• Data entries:
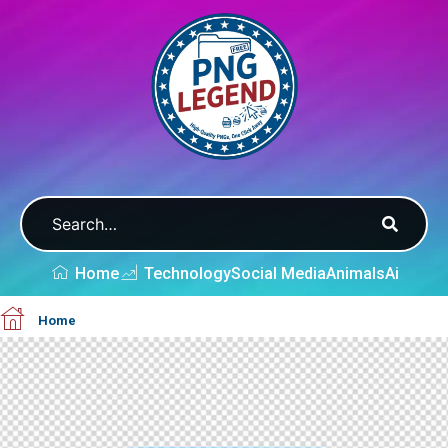
Home
Technology
Social Media
Animals
Ai
Home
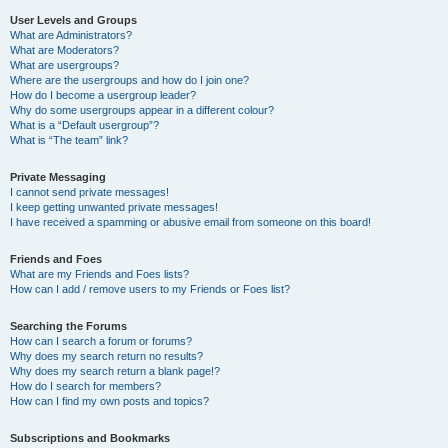
User Levels and Groups
What are Administrators?
What are Moderators?
What are usergroups?
Where are the usergroups and how do I join one?
How do I become a usergroup leader?
Why do some usergroups appear in a different colour?
What is a “Default usergroup”?
What is “The team” link?
Private Messaging
I cannot send private messages!
I keep getting unwanted private messages!
I have received a spamming or abusive email from someone on this board!
Friends and Foes
What are my Friends and Foes lists?
How can I add / remove users to my Friends or Foes list?
Searching the Forums
How can I search a forum or forums?
Why does my search return no results?
Why does my search return a blank page!?
How do I search for members?
How can I find my own posts and topics?
Subscriptions and Bookmarks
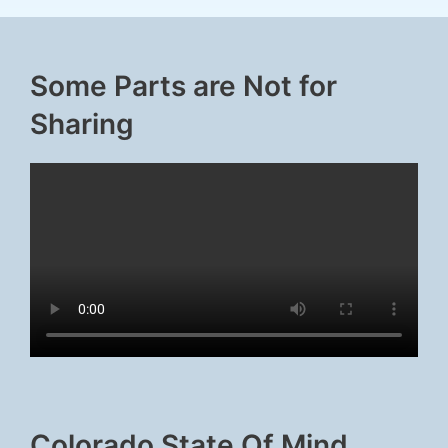
Some Parts are Not for
Sharing
Colorado State Of Mind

• How to complete this task: Return every entry above word for word, and include no images.

• Exercise result:
Home
Technology
Social Media
Animals
Ai
Home
User Levels and Groups
What are Administrators?
What are Moderators?
What are usergroups?
Where are the usergroups and how do I join one?
How do I become a usergroup leader?
Why do some usergroups appear in a different colour?
What is a “Default usergroup”?
What is “The team” link?
Private Messaging
I cannot send private messages!
I keep getting unwanted private messages!
I have received a spamming or abusive email from someone on this board!
Friends and Foes
What are my Friends and Foes lists?
How can I add / remove users to my Friends or Foes list?
Searching the Forums
How can I search a forum or forums?
Why does my search return no results?
Why does my search return a blank page!?
How do I search for members?
How can I find my own posts and topics?
Subscriptions and Bookmarks
Some Parts are Not for
Sharing
Colorado State Of Mind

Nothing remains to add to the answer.